__EXERCISE BRIEF__.
Here you must reproduce each line of the data exactly.

Stored data entries:
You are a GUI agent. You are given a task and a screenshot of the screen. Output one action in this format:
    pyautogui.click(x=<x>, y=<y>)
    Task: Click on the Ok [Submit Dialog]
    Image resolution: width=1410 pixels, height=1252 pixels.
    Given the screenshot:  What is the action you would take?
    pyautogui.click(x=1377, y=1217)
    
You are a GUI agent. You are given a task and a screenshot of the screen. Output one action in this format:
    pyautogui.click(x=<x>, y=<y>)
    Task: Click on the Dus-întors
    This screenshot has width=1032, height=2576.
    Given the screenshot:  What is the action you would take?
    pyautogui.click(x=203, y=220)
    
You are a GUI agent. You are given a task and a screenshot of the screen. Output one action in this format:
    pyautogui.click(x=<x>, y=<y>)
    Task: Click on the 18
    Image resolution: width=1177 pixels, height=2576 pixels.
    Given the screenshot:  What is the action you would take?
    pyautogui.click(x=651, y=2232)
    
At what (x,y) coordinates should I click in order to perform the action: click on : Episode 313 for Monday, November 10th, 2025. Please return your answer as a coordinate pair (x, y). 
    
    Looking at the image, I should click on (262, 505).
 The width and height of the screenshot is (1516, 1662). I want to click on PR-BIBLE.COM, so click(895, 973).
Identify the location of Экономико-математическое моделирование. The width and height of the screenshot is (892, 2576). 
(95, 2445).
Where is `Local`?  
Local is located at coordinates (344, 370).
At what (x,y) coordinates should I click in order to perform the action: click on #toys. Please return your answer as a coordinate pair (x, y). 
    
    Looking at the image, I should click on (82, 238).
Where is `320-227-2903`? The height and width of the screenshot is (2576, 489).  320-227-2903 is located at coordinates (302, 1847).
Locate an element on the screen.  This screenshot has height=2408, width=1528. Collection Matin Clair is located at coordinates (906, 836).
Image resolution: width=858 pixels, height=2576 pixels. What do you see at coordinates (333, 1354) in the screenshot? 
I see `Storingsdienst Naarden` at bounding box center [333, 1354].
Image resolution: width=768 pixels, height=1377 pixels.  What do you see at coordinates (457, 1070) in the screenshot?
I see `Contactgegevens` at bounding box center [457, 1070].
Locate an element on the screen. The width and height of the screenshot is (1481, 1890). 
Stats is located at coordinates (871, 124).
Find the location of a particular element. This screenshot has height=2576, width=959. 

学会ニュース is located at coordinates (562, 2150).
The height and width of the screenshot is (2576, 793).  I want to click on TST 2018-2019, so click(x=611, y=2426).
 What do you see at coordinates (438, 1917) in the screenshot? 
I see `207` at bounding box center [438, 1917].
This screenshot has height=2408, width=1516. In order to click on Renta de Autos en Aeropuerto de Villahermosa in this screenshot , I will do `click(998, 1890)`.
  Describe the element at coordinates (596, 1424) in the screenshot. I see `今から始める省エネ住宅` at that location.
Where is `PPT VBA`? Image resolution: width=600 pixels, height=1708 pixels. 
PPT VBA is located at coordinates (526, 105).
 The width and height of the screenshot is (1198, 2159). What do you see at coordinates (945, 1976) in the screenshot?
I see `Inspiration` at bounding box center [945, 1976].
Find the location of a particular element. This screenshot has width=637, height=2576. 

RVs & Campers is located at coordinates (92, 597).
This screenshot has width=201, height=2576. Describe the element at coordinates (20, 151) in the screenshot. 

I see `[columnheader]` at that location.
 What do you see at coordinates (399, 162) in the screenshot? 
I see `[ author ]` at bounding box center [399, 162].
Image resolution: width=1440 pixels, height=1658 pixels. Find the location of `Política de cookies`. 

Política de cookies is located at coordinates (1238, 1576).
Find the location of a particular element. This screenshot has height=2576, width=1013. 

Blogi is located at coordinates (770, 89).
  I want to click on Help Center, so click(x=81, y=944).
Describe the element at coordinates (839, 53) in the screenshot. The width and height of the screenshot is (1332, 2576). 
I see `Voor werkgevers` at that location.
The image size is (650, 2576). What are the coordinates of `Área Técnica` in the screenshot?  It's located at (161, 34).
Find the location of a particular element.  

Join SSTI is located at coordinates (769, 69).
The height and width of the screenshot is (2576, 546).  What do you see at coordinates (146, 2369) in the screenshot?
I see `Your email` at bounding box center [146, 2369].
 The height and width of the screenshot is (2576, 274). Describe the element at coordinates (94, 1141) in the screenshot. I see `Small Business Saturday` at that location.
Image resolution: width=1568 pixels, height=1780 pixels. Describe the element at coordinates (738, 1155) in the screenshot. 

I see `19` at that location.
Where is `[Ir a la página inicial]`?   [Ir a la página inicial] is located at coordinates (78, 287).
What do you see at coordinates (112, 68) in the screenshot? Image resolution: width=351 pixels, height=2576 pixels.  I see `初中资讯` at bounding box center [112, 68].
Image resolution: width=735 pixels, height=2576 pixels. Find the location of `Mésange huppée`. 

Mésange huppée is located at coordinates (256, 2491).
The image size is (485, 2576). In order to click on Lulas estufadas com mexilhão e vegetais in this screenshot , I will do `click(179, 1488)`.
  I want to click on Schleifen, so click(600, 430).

__RESPONSE TO THIS TASK__.
You are a GUI agent. You are given a task and a screenshot of the screen. Output one action in this format:
    pyautogui.click(x=<x>, y=<y>)
    Task: Click on the Ok [Submit Dialog]
    Image resolution: width=1410 pixels, height=1252 pixels.
    Given the screenshot:  What is the action you would take?
    pyautogui.click(x=1377, y=1217)
    
You are a GUI agent. You are given a task and a screenshot of the screen. Output one action in this format:
    pyautogui.click(x=<x>, y=<y>)
    Task: Click on the Dus-întors
    This screenshot has width=1032, height=2576.
    Given the screenshot:  What is the action you would take?
    pyautogui.click(x=203, y=220)
    
You are a GUI agent. You are given a task and a screenshot of the screen. Output one action in this format:
    pyautogui.click(x=<x>, y=<y>)
    Task: Click on the 18
    Image resolution: width=1177 pixels, height=2576 pixels.
    Given the screenshot:  What is the action you would take?
    pyautogui.click(x=651, y=2232)
    
At what (x,y) coordinates should I click in order to perform the action: click on : Episode 313 for Monday, November 10th, 2025. Please return your answer as a coordinate pair (x, y). 
    
    Looking at the image, I should click on (262, 505).
 The width and height of the screenshot is (1516, 1662). I want to click on PR-BIBLE.COM, so click(895, 973).
Identify the location of Экономико-математическое моделирование. The width and height of the screenshot is (892, 2576). 
(95, 2445).
Where is `Local`?  
Local is located at coordinates (344, 370).
At what (x,y) coordinates should I click in order to perform the action: click on #toys. Please return your answer as a coordinate pair (x, y). 
    
    Looking at the image, I should click on (82, 238).
Where is `320-227-2903`? The height and width of the screenshot is (2576, 489).  320-227-2903 is located at coordinates (302, 1847).
Locate an element on the screen.  This screenshot has height=2408, width=1528. Collection Matin Clair is located at coordinates (906, 836).
Image resolution: width=858 pixels, height=2576 pixels. What do you see at coordinates (333, 1354) in the screenshot? 
I see `Storingsdienst Naarden` at bounding box center [333, 1354].
Image resolution: width=768 pixels, height=1377 pixels.  What do you see at coordinates (457, 1070) in the screenshot?
I see `Contactgegevens` at bounding box center [457, 1070].
Locate an element on the screen. The width and height of the screenshot is (1481, 1890). 
Stats is located at coordinates (871, 124).
Find the location of a particular element. This screenshot has height=2576, width=959. 

学会ニュース is located at coordinates (562, 2150).
The height and width of the screenshot is (2576, 793).  I want to click on TST 2018-2019, so click(x=611, y=2426).
 What do you see at coordinates (438, 1917) in the screenshot? 
I see `207` at bounding box center [438, 1917].
This screenshot has height=2408, width=1516. In order to click on Renta de Autos en Aeropuerto de Villahermosa in this screenshot , I will do `click(998, 1890)`.
  Describe the element at coordinates (596, 1424) in the screenshot. I see `今から始める省エネ住宅` at that location.
Where is `PPT VBA`? Image resolution: width=600 pixels, height=1708 pixels. 
PPT VBA is located at coordinates (526, 105).
 The width and height of the screenshot is (1198, 2159). What do you see at coordinates (945, 1976) in the screenshot?
I see `Inspiration` at bounding box center [945, 1976].
Find the location of a particular element. This screenshot has width=637, height=2576. 

RVs & Campers is located at coordinates (92, 597).
This screenshot has width=201, height=2576. Describe the element at coordinates (20, 151) in the screenshot. 

I see `[columnheader]` at that location.
 What do you see at coordinates (399, 162) in the screenshot? 
I see `[ author ]` at bounding box center [399, 162].
Image resolution: width=1440 pixels, height=1658 pixels. Find the location of `Política de cookies`. 

Política de cookies is located at coordinates (1238, 1576).
Find the location of a particular element. This screenshot has height=2576, width=1013. 

Blogi is located at coordinates (770, 89).
  I want to click on Help Center, so click(x=81, y=944).
Describe the element at coordinates (839, 53) in the screenshot. The width and height of the screenshot is (1332, 2576). 
I see `Voor werkgevers` at that location.
The image size is (650, 2576). What are the coordinates of `Área Técnica` in the screenshot?  It's located at (161, 34).
Find the location of a particular element.  

Join SSTI is located at coordinates (769, 69).
The height and width of the screenshot is (2576, 546).  What do you see at coordinates (146, 2369) in the screenshot?
I see `Your email` at bounding box center [146, 2369].
 The height and width of the screenshot is (2576, 274). Describe the element at coordinates (94, 1141) in the screenshot. I see `Small Business Saturday` at that location.
Image resolution: width=1568 pixels, height=1780 pixels. Describe the element at coordinates (738, 1155) in the screenshot. 

I see `19` at that location.
Where is `[Ir a la página inicial]`?   [Ir a la página inicial] is located at coordinates (78, 287).
What do you see at coordinates (112, 68) in the screenshot? Image resolution: width=351 pixels, height=2576 pixels.  I see `初中资讯` at bounding box center [112, 68].
Image resolution: width=735 pixels, height=2576 pixels. Find the location of `Mésange huppée`. 

Mésange huppée is located at coordinates (256, 2491).
The image size is (485, 2576). In order to click on Lulas estufadas com mexilhão e vegetais in this screenshot , I will do `click(179, 1488)`.
  I want to click on Schleifen, so click(600, 430).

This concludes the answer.